There are writers who have written that suffering is necessary for the writer, that by suffering the writer somehow becomes more in tune with life and truth. To those writers who have written such garbage, I say you are full of it. You've probably never really suffered in your life.

People who have really suffered know that it is evil; they know it serves no purpose; that it only increases the misery that one must experience in this hell on earth that's called civilization.

----------


## Delta40

You're pretty shallow in your observations. Instead of simply sneering at other's opinions and proffering your own generalised statements, why don't you actually explore the idea itself?

----------


## Jassy Melson

Thank you for your opinion. I think your reply is pretty shallow.

----------


## Delta40

Lol. My world won't crumble based on what you think. The point is this piece of writing would not pass muster on campus because it offers nothing meaningful except your opinion and what does that tell us? Zilch. You seldom post on Lit-Net to receive feedback which will enable you to improve so much as to aggravate so there is nothing more I can offer you constructively.

Best wishes for 2013 Jassy.

----------


## Jassy Melson

Thank you for your opinion. And that's all it is HAHAHA

----------


## Buh4Bee

Shallow or not, this made me laugh out loud a few times.

----------


## islandclimber

> Thank you for your opinion. And that's all it is HAHAHA


This. The irony here is delicious. 

Or maybe it's the overwhelming hypocrisy of your statement (a hypocrisy you obviously fail to recognize) that is so amusing.

----------


## Steven Hunley

> This. The irony here is delicious. 
> 
> Or maybe it's the overwhelming hypocrisy of your statement (a hypocrisy you obviously fail to recognize) that is so amusing.


OK, so I agree it doesn't purify you, (whatever that's supposed to mean) but it does let you experience the other end of the ecstasy stick, and that makes you more rounded, and therefore a better writer. You've been on both ends of the 'having ' experience. Now you've experienced both gain and loss. You've come full circle, you're more rounded. Circle-rounded, get me?

----------


## islandclimber

Steven are you responding to me? I'm confused. I'm just having a little laugh at the hypocrisy of the OPs statement to Delta.

The original post itself is nonsense. I don't feel the need to explain why. Such opinion-based drivel speaks for itself.

----------


## Steven Hunley

> Steven are you responding to me? I'm confused. I'm just having a little laugh at the hypocrisy of the OPs statement to Delta.
> 
> The original post itself is nonsense. I don't feel the need to explain why. Such opinion-based drivel speaks for itself.

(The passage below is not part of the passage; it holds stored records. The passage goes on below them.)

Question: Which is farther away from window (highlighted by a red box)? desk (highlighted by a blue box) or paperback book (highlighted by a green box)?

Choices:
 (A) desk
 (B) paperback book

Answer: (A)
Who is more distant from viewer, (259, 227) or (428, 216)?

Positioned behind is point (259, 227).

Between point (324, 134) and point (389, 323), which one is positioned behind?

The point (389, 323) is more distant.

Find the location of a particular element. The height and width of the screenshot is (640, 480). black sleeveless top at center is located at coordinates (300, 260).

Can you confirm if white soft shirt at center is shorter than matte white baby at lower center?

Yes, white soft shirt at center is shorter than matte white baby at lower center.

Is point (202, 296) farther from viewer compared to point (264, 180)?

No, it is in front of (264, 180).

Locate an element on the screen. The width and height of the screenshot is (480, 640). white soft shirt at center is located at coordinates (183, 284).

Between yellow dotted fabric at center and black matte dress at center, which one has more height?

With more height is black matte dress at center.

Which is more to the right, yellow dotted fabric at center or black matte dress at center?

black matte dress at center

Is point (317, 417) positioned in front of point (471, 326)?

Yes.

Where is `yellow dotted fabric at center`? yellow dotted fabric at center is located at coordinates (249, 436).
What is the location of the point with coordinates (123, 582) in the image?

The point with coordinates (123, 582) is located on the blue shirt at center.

Sorry, yes, a response to the original post, but you're right, it's drivel, and all in all, I been reading your comment a few places now, and it looks to me like you're one well-versed in literature and cinema fellow. See my next post Guy and Me- about me and Maupassant.

----------


## YesNo

I hope things are OK, Jassy Melson. I don't know what to say about suffering at the moment. Other times I might get more verbose.

----------


## cacian

Suffering is never good for anyone. I do not understand how it could be. Suffering is unnecessary and unjustified.

----------


## YesNo

It doesn't make sense for suffering to be a goal. That would defeat its value. It should be avoided, but that doesn't mean that it is bad, or that a universe, such as ours, in which suffering occurs is evil. Suffering is a negative feedback mechanism. It tells us not to put our hands in the fire because that would damage our hands. There are also reward feedback mechanisms that point us to pleasure. Both are guides pointing us in the right direction. The existence of these feedback mechanisms are evidence that we have some freedom of choice.

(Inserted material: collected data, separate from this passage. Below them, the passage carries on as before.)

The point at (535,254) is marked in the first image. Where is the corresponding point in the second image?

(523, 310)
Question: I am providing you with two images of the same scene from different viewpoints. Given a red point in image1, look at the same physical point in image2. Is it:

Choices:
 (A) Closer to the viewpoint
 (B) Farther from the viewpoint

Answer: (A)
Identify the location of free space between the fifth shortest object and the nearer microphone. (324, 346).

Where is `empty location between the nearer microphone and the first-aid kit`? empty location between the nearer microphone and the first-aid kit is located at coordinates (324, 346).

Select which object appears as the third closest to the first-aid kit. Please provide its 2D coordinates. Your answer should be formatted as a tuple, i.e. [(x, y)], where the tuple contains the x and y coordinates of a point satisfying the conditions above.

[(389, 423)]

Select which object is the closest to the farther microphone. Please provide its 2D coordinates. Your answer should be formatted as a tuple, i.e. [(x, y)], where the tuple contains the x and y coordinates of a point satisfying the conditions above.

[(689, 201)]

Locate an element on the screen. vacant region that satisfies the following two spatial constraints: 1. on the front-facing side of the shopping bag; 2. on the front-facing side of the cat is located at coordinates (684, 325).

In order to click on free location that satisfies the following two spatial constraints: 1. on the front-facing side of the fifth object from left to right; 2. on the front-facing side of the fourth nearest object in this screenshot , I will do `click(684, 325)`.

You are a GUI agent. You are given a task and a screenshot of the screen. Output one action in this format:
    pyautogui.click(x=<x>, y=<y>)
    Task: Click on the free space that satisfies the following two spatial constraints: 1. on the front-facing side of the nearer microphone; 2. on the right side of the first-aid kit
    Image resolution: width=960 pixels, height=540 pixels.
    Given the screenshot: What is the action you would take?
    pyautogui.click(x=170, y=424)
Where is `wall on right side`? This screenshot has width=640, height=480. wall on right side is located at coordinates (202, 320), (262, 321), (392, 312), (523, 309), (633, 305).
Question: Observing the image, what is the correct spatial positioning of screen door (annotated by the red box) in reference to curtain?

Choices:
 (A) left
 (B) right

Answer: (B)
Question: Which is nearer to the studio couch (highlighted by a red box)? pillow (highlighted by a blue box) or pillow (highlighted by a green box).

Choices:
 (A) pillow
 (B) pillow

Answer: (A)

Sometimes suffering cannot be avoided and so one wonders what could it be guiding us to do differently? I recall seeing a man in walker with difficulty trying to enter a restaurant while I was going downtown yesterday. Eventually he will need a wheelchair to get around. In a few years, I assume I will be in a similar situation. So, how does that suffering work as a feedback mechanism? What wrong path is it telling me to avoid when I can no longer walk? I don't know, but I suspect that not all paths require feet.

----------


## Jassy Melson

Thank you all for your opinions and comments (and some of you for your lame attempts at humor).

----------


## hillwalker

> To this I say bologna. . . People who have really suffered know that it is evil; they know it serves no purpose; that it only increases the misery that one must experience in this hell on earth that's called civilization.


Who are these People? Would it not serve your purpose better if, as seems to be the case, you have experienced personal suffering you are able to offer some meaningful insight into coping with it, overcoming it, accepting it or whatever.

Otherwise all you are saying is that suffering is 'bad'. Hardly enlightening and barely worth a glance let alone a thread on a Literary forum.

I doubt that any writer chooses to achieve a state of suffering in order to become a 'better' writer.

H

----------


## cafolini

Hey, yeh. It's called masochism. LOL

It is also possible that the freak, if he's morally "good" will give you some gifts to suffer through and do you a lot of that "good."

----------


## Jassy Melson

Thank you for your opinions

----------


## WolfLarsen

Suffering sucks!

I get better writing done when I'm either manic or estatically happy!

When I'm depressed the writing has no life to it.

Sex is also better when you're in a good mood! And so is just about everything else – like drinking, eating, farting...

Farting makes me very happy!

----------


## Delta40

> Farting makes me very happy!


But Jassy might suffer and it won't be good for him.  :Biggrin5:

----------


## Jassy Melson

Thank you for your opinions.

----------


## cacian

> Suffering sucks!
> 
> I get better writing done when I'm either manic or estatically happy!
> 
> When I'm depressed the writing has no life to it.
> 
> Sex is also better when you're in a good mood! And so is just about everything else – like drinking, eating, farting...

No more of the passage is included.